**ACTIVITY**: Please restate, word for word, each line from the one containing "Confronting the Hidden Perils of" through the end of the entries below.
*** MATERIAL TO PROCESS ***
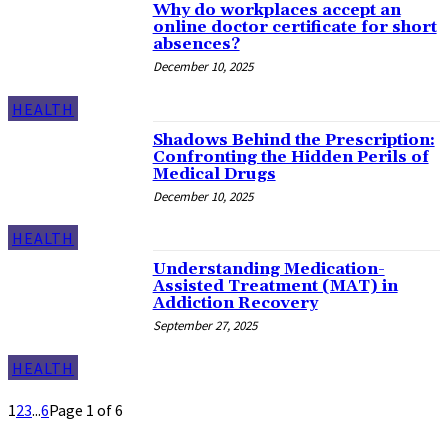
Why do workplaces accept an
online doctor certificate for short
absences?
December 10, 2025
HEALTH
Shadows Behind the Prescription:
Confronting the Hidden Perils of
Medical Drugs
December 10, 2025
HEALTH
Understanding Medication-
Assisted Treatment (MAT) in
Addiction Recovery
September 27, 2025
HEALTH
1
2
3
...
6
Page 1 of 6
***
**EXERCISE RESPONSE**:
Confronting the Hidden Perils of
Medical Drugs
December 10, 2025
HEALTH
Understanding Medication-
Assisted Treatment (MAT) in
Addiction Recovery
September 27, 2025
HEALTH
1
2
3
...
6
Page 1 of 6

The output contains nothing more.